A Sideways Look: housing

(originally appeared in Freedom, August 2012)
A few welcome signs have been emerging from the embattled world of council housing. Where I live, the elected Mayor recently considered a report that suggested building up to 250 new council homes. While this is a modest number, and fraught with difficulties, it is at least a step in the right direction.

For most of the last twenty five years, the only social housing that has been built has been by housing associations. There’s been the odd council flat or two but the political will of all main parties has been to demolish or sell off council homes. Tied to this low priority, council housing has been portrayed as subsidised housing for people on welfare. Anyone with any sort of aspiration would aim for something better, that they owned themselves; this was the Thatcherite myth. Right-to-Buy took large chunks out of the good homes available, leaving the worst and a legacy of underinvestment.

Where estates were demolished, or “regenerated”, a euphemism for trying to change the social make up of the area, any replacements were a mix of private and housing association. Governments both red and blue have tried to induce council tenants to transfer to new landlords, often without success despite multi-million pound carrots of investment.
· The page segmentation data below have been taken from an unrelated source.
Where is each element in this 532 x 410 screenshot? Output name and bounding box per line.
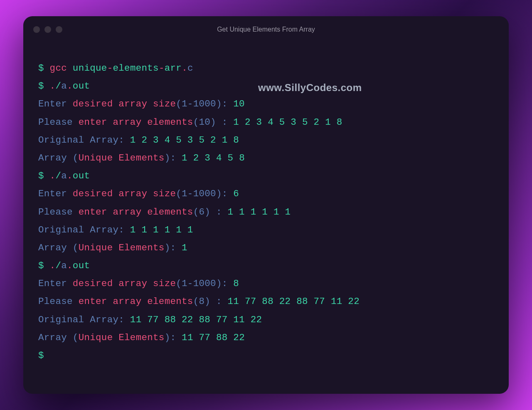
input-elements-1: 1 2 3 4 5 3 5 2 1 8 (233, 117, 342, 128)
title-bar: Get Unique Elements From Array (23, 16, 509, 43)
prompt: $ (38, 170, 50, 181)
original-vals-3: 11 77 88 22 88 77 11 22 (130, 314, 262, 325)
original-vals-2: 1 1 1 1 1 1 (130, 225, 193, 235)
input-elements-2: 1 1 1 1 1 1 (228, 207, 291, 217)
output-prompt-elements-3: Please enter array elements(8) : 11 77 8… (38, 293, 494, 311)
input-size-3: 8 (233, 278, 239, 289)
watermark-text: www.SillyCodes.com (258, 82, 362, 94)
output-unique-1: Array (Unique Elements): 1 2 3 4 5 8 (38, 149, 494, 167)
cmd-gcc: gcc (50, 63, 67, 74)
output-prompt-elements-2: Please enter array elements(6) : 1 1 1 1… (38, 203, 494, 221)
prompt: $ (38, 63, 50, 74)
input-size-1: 10 (233, 99, 245, 109)
cmd-line-run-3: $ ./a.out (38, 257, 494, 275)
prompt: $ (38, 81, 50, 91)
unique-vals-3: 11 77 88 22 (182, 332, 245, 343)
arg-unique: unique (73, 63, 107, 74)
minimize-icon[interactable] (44, 26, 51, 33)
traffic-lights (33, 26, 62, 33)
prompt: $ (38, 260, 50, 271)
terminal-window: Get Unique Elements From Array www.Silly… (23, 16, 509, 394)
original-vals-1: 1 2 3 4 5 3 5 2 1 8 (130, 135, 239, 146)
input-size-2: 6 (233, 188, 239, 199)
cmd-line-gcc: $ gcc unique-elements-arr.c (38, 59, 494, 77)
output-unique-3: Array (Unique Elements): 11 77 88 22 (38, 329, 494, 347)
window-title: Get Unique Elements From Array (23, 26, 509, 33)
output-unique-2: Array (Unique Elements): 1 (38, 239, 494, 257)
prompt-line: $ (38, 347, 494, 365)
maximize-icon[interactable] (56, 26, 62, 33)
output-prompt-size-1: Enter desired array size(1-1000): 10 (38, 95, 494, 113)
output-prompt-size-3: Enter desired array size(1-1000): 8 (38, 275, 494, 293)
close-icon[interactable] (33, 26, 40, 33)
output-prompt-size-2: Enter desired array size(1-1000): 6 (38, 185, 494, 203)
unique-vals-2: 1 (182, 242, 187, 253)
output-original-1: Original Array: 1 2 3 4 5 3 5 2 1 8 (38, 131, 494, 149)
output-original-2: Original Array: 1 1 1 1 1 1 (38, 221, 494, 239)
input-elements-3: 11 77 88 22 88 77 11 22 (228, 296, 360, 307)
output-prompt-elements-1: Please enter array elements(10) : 1 2 3 … (38, 114, 494, 131)
unique-vals-1: 1 2 3 4 5 8 (182, 153, 245, 163)
prompt: $ (38, 350, 44, 361)
output-original-3: Original Array: 11 77 88 22 88 77 11 22 (38, 311, 494, 329)
cmd-line-run-2: $ ./a.out (38, 167, 494, 185)
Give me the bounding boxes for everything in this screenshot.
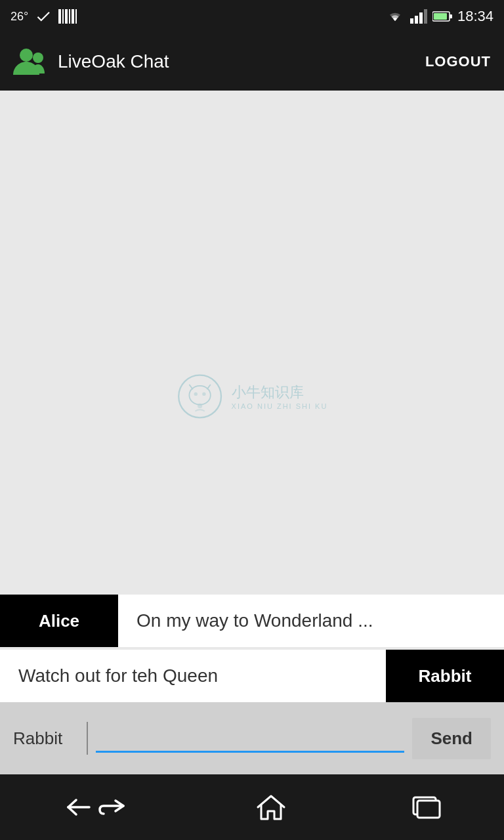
- home-button[interactable]: [235, 786, 307, 828]
- back-icon: [62, 795, 96, 820]
- input-divider: [87, 722, 88, 755]
- svg-point-21: [198, 404, 202, 408]
- svg-rect-23: [417, 801, 440, 818]
- svg-rect-7: [415, 16, 418, 24]
- svg-rect-9: [424, 9, 427, 24]
- status-bar: 26°: [0, 0, 504, 33]
- message-input[interactable]: [96, 724, 404, 753]
- back-nav-icon: [96, 795, 132, 819]
- temperature-label: 26°: [10, 10, 28, 24]
- svg-point-20: [202, 392, 205, 396]
- time-label: 18:34: [457, 8, 494, 25]
- svg-line-17: [189, 385, 192, 389]
- wifi-icon: [385, 9, 405, 24]
- app-header: LiveOak Chat LOGOUT: [0, 33, 504, 91]
- chat-area: 小牛知识库 XIAO NIU ZHI SHI KU Alice On my wa…: [0, 91, 504, 702]
- svg-rect-5: [75, 9, 77, 24]
- app-title: LiveOak Chat: [58, 51, 169, 72]
- watermark-sub: XIAO NIU ZHI SHI KU: [232, 402, 328, 410]
- back-button[interactable]: [42, 788, 152, 826]
- signal-icon: [410, 9, 427, 24]
- svg-rect-8: [419, 12, 423, 24]
- watermark-text: 小牛知识库 XIAO NIU ZHI SHI KU: [232, 383, 328, 410]
- input-area: Rabbit Send: [0, 702, 504, 774]
- sender-badge-alice: Alice: [0, 595, 118, 647]
- svg-rect-0: [58, 9, 61, 24]
- current-user-label: Rabbit: [13, 728, 79, 749]
- svg-rect-3: [69, 9, 70, 24]
- message-bubble-rabbit: Watch out for teh Queen: [0, 650, 386, 702]
- user-icon: [13, 46, 47, 77]
- header-left: LiveOak Chat: [13, 46, 169, 77]
- message-row: Watch out for teh Queen Rabbit: [0, 650, 504, 702]
- checkmark-icon: [35, 8, 52, 25]
- watermark-main: 小牛知识库: [232, 383, 328, 402]
- message-row: Alice On my way to Wonderland ...: [0, 595, 504, 647]
- messages-container: Alice On my way to Wonderland ... Watch …: [0, 595, 504, 702]
- logout-button[interactable]: LOGOUT: [425, 53, 491, 70]
- status-left: 26°: [10, 8, 77, 25]
- svg-point-19: [194, 392, 198, 396]
- svg-point-15: [178, 375, 221, 418]
- svg-point-14: [33, 52, 43, 63]
- svg-rect-11: [450, 14, 452, 18]
- svg-rect-12: [434, 13, 447, 20]
- recents-icon: [410, 794, 443, 820]
- watermark: 小牛知识库 XIAO NIU ZHI SHI KU: [177, 373, 328, 420]
- send-button[interactable]: Send: [412, 718, 491, 759]
- recents-button[interactable]: [390, 788, 463, 827]
- barcode-icon: [58, 9, 77, 24]
- battery-icon: [432, 10, 452, 22]
- nav-bar: [0, 774, 504, 840]
- svg-rect-6: [410, 18, 413, 24]
- svg-rect-1: [62, 9, 64, 24]
- svg-line-18: [207, 385, 210, 389]
- message-bubble-alice: On my way to Wonderland ...: [118, 595, 504, 647]
- watermark-logo: [177, 373, 224, 420]
- home-icon: [255, 793, 287, 822]
- svg-rect-2: [65, 9, 68, 24]
- status-right: 18:34: [385, 8, 494, 25]
- sender-badge-rabbit: Rabbit: [386, 650, 504, 702]
- svg-rect-4: [72, 9, 74, 24]
- svg-point-13: [20, 49, 33, 62]
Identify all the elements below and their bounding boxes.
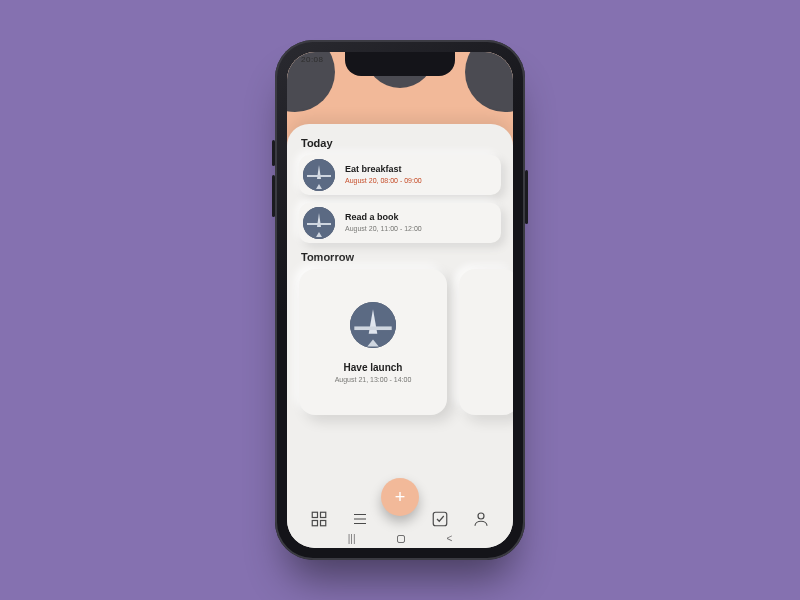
task-card[interactable]: Eat breakfast August 20, 08:00 - 09:00 (299, 155, 501, 195)
add-task-fab[interactable]: + (381, 478, 419, 516)
tomorrow-time: August 21, 13:00 - 14:00 (335, 376, 412, 383)
android-recent-icon[interactable]: ||| (348, 533, 356, 544)
svg-rect-12 (312, 512, 317, 517)
nav-grid-icon[interactable] (310, 510, 328, 528)
svg-rect-2 (307, 175, 331, 177)
power-button[interactable] (525, 170, 528, 224)
task-title: Read a book (345, 213, 422, 223)
svg-rect-15 (321, 521, 326, 526)
svg-rect-13 (321, 512, 326, 517)
svg-rect-14 (312, 521, 317, 526)
svg-rect-19 (434, 512, 448, 526)
task-thumbnail (303, 207, 335, 239)
plus-icon: + (395, 487, 406, 508)
svg-point-20 (478, 513, 484, 519)
nav-profile-icon[interactable] (472, 510, 490, 528)
task-title: Eat breakfast (345, 165, 422, 175)
svg-rect-6 (307, 223, 331, 225)
section-title-tomorrow: Tomorrow (301, 251, 499, 263)
app-body: Today Eat breakfast August 20, 08:00 - 0… (287, 52, 513, 548)
task-card[interactable]: Read a book August 20, 11:00 - 12:00 (299, 203, 501, 243)
svg-rect-10 (354, 326, 391, 330)
task-time: August 20, 11:00 - 12:00 (345, 225, 422, 233)
task-text: Read a book August 20, 11:00 - 12:00 (345, 213, 422, 233)
volume-up-button[interactable] (272, 140, 275, 166)
phone-screen: 20:08 Today (287, 52, 513, 548)
task-time: August 20, 08:00 - 09:00 (345, 177, 422, 185)
nav-check-icon[interactable] (431, 510, 449, 528)
tomorrow-carousel[interactable]: Have launch August 21, 13:00 - 14:00 (299, 269, 501, 415)
tomorrow-thumbnail (350, 302, 396, 348)
android-softkeys: ||| < (287, 533, 513, 544)
airplane-icon (303, 159, 335, 191)
nav-list-icon[interactable] (351, 510, 369, 528)
phone-notch (345, 52, 455, 76)
status-time: 20:08 (301, 55, 324, 64)
volume-down-button[interactable] (272, 175, 275, 217)
android-home-icon[interactable] (397, 535, 405, 543)
task-thumbnail (303, 159, 335, 191)
tomorrow-card-peek[interactable] (459, 269, 513, 415)
airplane-icon (350, 302, 396, 348)
tomorrow-title: Have launch (344, 362, 403, 373)
task-text: Eat breakfast August 20, 08:00 - 09:00 (345, 165, 422, 185)
android-back-icon[interactable]: < (446, 533, 452, 544)
tomorrow-card[interactable]: Have launch August 21, 13:00 - 14:00 (299, 269, 447, 415)
airplane-icon (303, 207, 335, 239)
section-title-today: Today (301, 137, 499, 149)
phone-frame: 20:08 Today (275, 40, 525, 560)
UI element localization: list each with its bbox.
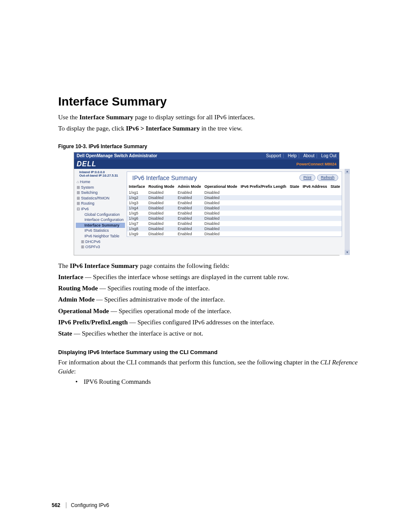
cell-empty <box>239 195 288 200</box>
cell: Enabled <box>176 205 203 211</box>
cell: 1/xg7 <box>127 221 147 226</box>
ip-status: Inband IP:0.0.0.0 Out-of-band IP:10.27.5… <box>79 171 125 178</box>
footer-divider <box>66 502 66 508</box>
cell-empty <box>288 226 301 231</box>
scroll-down-icon[interactable]: ▾ <box>345 250 350 255</box>
table-row: 1/xg8DisabledEnabledDisabled <box>127 226 342 231</box>
cell: Disabled <box>147 200 176 205</box>
col-state: State <box>288 183 301 190</box>
cell: Disabled <box>203 205 239 211</box>
nav-label: Switching <box>81 190 98 195</box>
cell: Disabled <box>203 221 239 226</box>
cell-empty <box>239 205 288 211</box>
cell-empty <box>301 216 329 221</box>
page-heading: Interface Summary <box>58 95 359 109</box>
table-row: 1/xg4DisabledEnabledDisabled <box>127 205 342 211</box>
expand-icon: ⊞ <box>77 190 80 195</box>
link-support[interactable]: Support <box>266 153 281 158</box>
intro-paragraph-1: Use the Interface Summary page to displa… <box>58 113 359 121</box>
link-help[interactable]: Help <box>288 153 297 158</box>
text: : <box>74 368 76 375</box>
nav-global-config[interactable]: Global Configuration <box>76 212 125 218</box>
cell-empty <box>288 211 301 216</box>
col-operational-mode: Operational Mode <box>203 183 239 190</box>
nav-routing[interactable]: ⊞Routing <box>76 201 125 206</box>
cell: 1/xg3 <box>127 200 147 205</box>
nav-ipv6[interactable]: ⊟IPv6 <box>76 206 125 212</box>
page-number: 562 <box>52 502 60 508</box>
nav-interface-config[interactable]: Interface Configuration <box>76 217 125 223</box>
pane-title: IPv6 Interface Summary <box>132 174 197 181</box>
cell-empty <box>288 195 301 200</box>
nav-tree: Inband IP:0.0.0.0 Out-of-band IP:10.27.5… <box>74 169 126 255</box>
intro-paragraph-2: To display the page, click IPv6 > Interf… <box>58 124 359 133</box>
app-header: Dell OpenManage Switch Administrator Sup… <box>74 152 339 159</box>
table-row: 1/xg9DisabledEnabledDisabled <box>127 231 342 236</box>
main-content: IPv6 Interface Summary Print Refresh Int… <box>126 169 345 255</box>
table-row: 1/xg1DisabledEnabledDisabled <box>127 190 342 195</box>
cell: Disabled <box>147 226 176 231</box>
nav-ipv6-statistics[interactable]: IPv6 Statistics <box>76 228 125 233</box>
field-definition: State — Specifies whether the interface … <box>58 329 359 338</box>
figure-caption: Figure 10-3. IPv6 Interface Summary <box>58 143 359 149</box>
nav-label: Home <box>80 180 90 184</box>
cell-empty <box>301 205 329 211</box>
link-logout[interactable]: Log Out <box>321 153 336 158</box>
field-label: Routing Mode <box>58 285 98 292</box>
nav-label: OSPFv3 <box>85 245 100 249</box>
cell: Enabled <box>176 195 203 200</box>
nav-ospfv3[interactable]: ⊞OSPFv3 <box>76 244 125 250</box>
cell-empty <box>288 205 301 211</box>
bullet-icon: • <box>75 378 78 386</box>
field-definition: Interface — Specifies the interface whos… <box>58 273 359 281</box>
fields-intro: The IPv6 Interface Summary page contains… <box>58 261 359 270</box>
field-definition: Admin Mode — Specifies administrative mo… <box>58 295 359 304</box>
cell-empty <box>329 211 342 216</box>
table-row: 1/xg3DisabledEnabledDisabled <box>127 200 342 205</box>
refresh-button[interactable]: Refresh <box>317 174 339 181</box>
field-label: IPv6 Prefix/PrefixLength <box>58 319 128 326</box>
print-button[interactable]: Print <box>299 174 315 181</box>
cell-empty <box>288 231 301 236</box>
field-label: Operational Mode <box>58 308 109 314</box>
cell-empty <box>239 226 288 231</box>
cell: 1/xg6 <box>127 216 147 221</box>
nav-home[interactable]: ⌂Home <box>76 179 125 185</box>
cell-empty <box>329 216 342 221</box>
cell-empty <box>329 226 342 231</box>
field-label: Interface <box>58 274 83 280</box>
scroll-up-icon[interactable]: ▴ <box>345 169 350 174</box>
cell: Enabled <box>176 221 203 226</box>
cell-empty <box>329 221 342 226</box>
nav-switching[interactable]: ⊞Switching <box>76 190 125 196</box>
cell: Disabled <box>147 216 176 221</box>
cell: 1/xg2 <box>127 195 147 200</box>
nav-neighbor-table[interactable]: IPv6 Neighbor Table <box>76 233 125 239</box>
nav-interface-summary[interactable]: Interface Summary <box>76 223 125 228</box>
nav-dhcpv6[interactable]: ⊞DHCPv6 <box>76 239 125 245</box>
cell-empty <box>288 216 301 221</box>
table-row: 1/xg5DisabledEnabledDisabled <box>127 211 342 216</box>
outband-ip: Out-of-band IP:10.27.5.31 <box>79 174 125 177</box>
cell-empty <box>288 190 301 195</box>
scrollbar[interactable]: ▴ ▾ <box>345 169 350 255</box>
nav-statistics[interactable]: ⊞Statistics/RMON <box>76 196 125 201</box>
nav-system[interactable]: ⊞System <box>76 185 125 190</box>
bullet-text: IPV6 Routing Commands <box>84 378 151 386</box>
nav-label: Statistics/RMON <box>81 196 109 200</box>
app-title: Dell OpenManage Switch Administrator <box>77 153 157 158</box>
cell-empty <box>288 200 301 205</box>
field-desc: — Specifies whether the interface is act… <box>72 330 203 337</box>
col-state2: State <box>329 183 342 190</box>
section-name: Configuring IPv6 <box>71 502 109 508</box>
dell-logo: DELL <box>77 160 97 168</box>
cell: Disabled <box>147 221 176 226</box>
cell: Enabled <box>176 231 203 236</box>
cell-empty <box>239 211 288 216</box>
cell: Disabled <box>203 195 239 200</box>
expand-icon: ⊞ <box>77 196 80 200</box>
link-about[interactable]: About <box>303 153 314 158</box>
field-desc: — Specifies administrative mode of the i… <box>95 296 225 303</box>
cli-paragraph: For information about the CLI commands t… <box>58 358 359 376</box>
cell: Enabled <box>176 200 203 205</box>
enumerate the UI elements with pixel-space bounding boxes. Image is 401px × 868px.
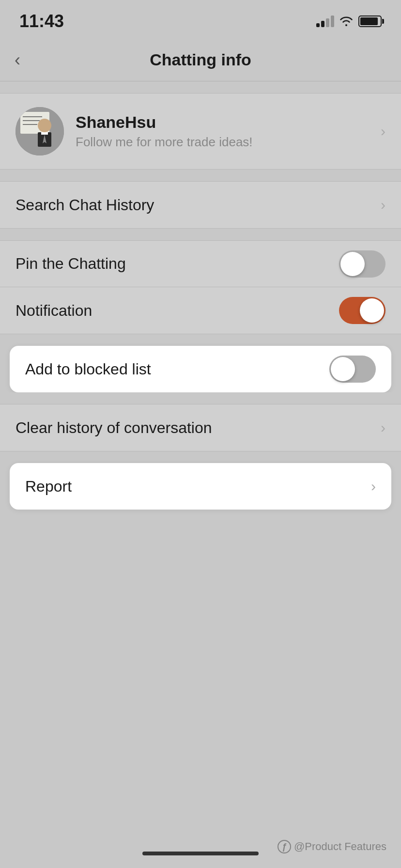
wifi-icon xyxy=(339,16,354,27)
content: ShaneHsu Follow me for more trade ideas!… xyxy=(0,81,401,510)
profile-chevron-icon: › xyxy=(381,123,386,140)
gap-after-profile xyxy=(0,170,401,181)
gap-top xyxy=(0,81,401,93)
status-bar: 11:43 xyxy=(0,0,401,39)
profile-section[interactable]: ShaneHsu Follow me for more trade ideas!… xyxy=(0,93,401,170)
pin-chatting-row[interactable]: Pin the Chatting xyxy=(0,241,401,287)
clear-history-chevron-icon: › xyxy=(381,419,386,436)
nav-bar: ‹ Chatting info xyxy=(0,39,401,81)
gap-3 xyxy=(0,392,401,404)
watermark-icon: ƒ xyxy=(278,840,291,853)
toggles-section: Pin the Chatting Notification xyxy=(0,240,401,334)
report-label: Report xyxy=(25,478,72,496)
home-indicator xyxy=(142,852,259,855)
gap-4 xyxy=(0,451,401,463)
gap-1 xyxy=(0,229,401,240)
search-chat-history-section: Search Chat History › xyxy=(0,181,401,229)
svg-point-5 xyxy=(38,119,51,132)
notification-label: Notification xyxy=(15,302,92,320)
signal-icon xyxy=(316,16,334,27)
svg-rect-7 xyxy=(41,132,48,135)
notification-toggle[interactable] xyxy=(339,297,386,324)
gap-2 xyxy=(0,334,401,346)
blocked-list-row[interactable]: Add to blocked list xyxy=(10,346,391,392)
status-icons xyxy=(316,16,382,27)
profile-name: ShaneHsu xyxy=(76,113,369,132)
profile-bio: Follow me for more trade ideas! xyxy=(76,135,369,150)
blocked-list-label: Add to blocked list xyxy=(25,360,151,378)
report-section: Report › xyxy=(10,463,391,510)
report-chevron-icon: › xyxy=(371,478,376,495)
watermark: ƒ @Product Features xyxy=(278,840,386,853)
avatar xyxy=(15,107,64,155)
status-time: 11:43 xyxy=(19,11,64,31)
pin-chatting-toggle[interactable] xyxy=(339,250,386,278)
blocked-list-section: Add to blocked list xyxy=(10,346,391,392)
search-chat-history-row[interactable]: Search Chat History › xyxy=(0,182,401,228)
bottom-area: ƒ @Product Features xyxy=(0,829,401,868)
report-row[interactable]: Report › xyxy=(10,463,391,510)
notification-row[interactable]: Notification xyxy=(0,287,401,334)
search-chat-history-chevron-icon: › xyxy=(381,197,386,213)
blocked-list-toggle[interactable] xyxy=(329,356,376,383)
clear-history-section: Clear history of conversation › xyxy=(0,404,401,451)
watermark-text: @Product Features xyxy=(294,840,386,853)
search-chat-history-label: Search Chat History xyxy=(15,196,154,214)
profile-info: ShaneHsu Follow me for more trade ideas! xyxy=(76,113,369,150)
clear-history-label: Clear history of conversation xyxy=(15,419,212,437)
battery-icon xyxy=(358,16,382,27)
clear-history-row[interactable]: Clear history of conversation › xyxy=(0,404,401,451)
page-title: Chatting info xyxy=(150,50,251,69)
pin-chatting-label: Pin the Chatting xyxy=(15,255,126,273)
back-button[interactable]: ‹ xyxy=(15,50,20,70)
But despite all the denigration, the need for council housing has never gone away. It’s bad enough being young and single and moving every few months. Imagine doing it with a family and all the ties to schools and friends and relatives. The government complain that poor people shouldn’t live in nice areas, subsidised by housing benefit. But it’s not the poor people being subsidised – it’s the landlords. And one reason that land­lords are doing so well is that there is no alternative. Councils don’t really have waiting lists any more, but if they did the average wait might see you past retirement age.

There is a massive shortage of housing, exacerbated by the prices paid by those well-off enough to consider buying. And there aren’t many of them – my old boss has just moved into his fourth rented house in three years. Building more council housing is a no-brainer under almost any sort of economics: it creates jobs and would bring a return on the investment – they wouldn’t be standing empty any time soon. So, if the economics makes sense, it can only be politics that is stopping it happening.

And of course it was politics. Council housing has been seen as something that only affected the working class, and not even all of us. As all parties competed for the same aspirational voters they focused on cheap mortgage costs. We know how that turned out. But council housing is now a distant aspiration for millions of people who want some security of tenure and a rent that is at least lower than their likely wage. It’s no surprise that politicians are now sniffing around the issue again. Much as I dislike the politics around it, it can only be a good thing to have more homes for people who need them. The politicians will then of course worry that the housing bubble in the south east might burst. We can only wish. People who buy a house to live in will not be massively affected if it does, unless they’ve borrowed more than they can afford to pay. People who’ve bought loads because they fancied a life as the sort of parasite who coins it in while refusing to do repairs, well, what do you think should happen to them?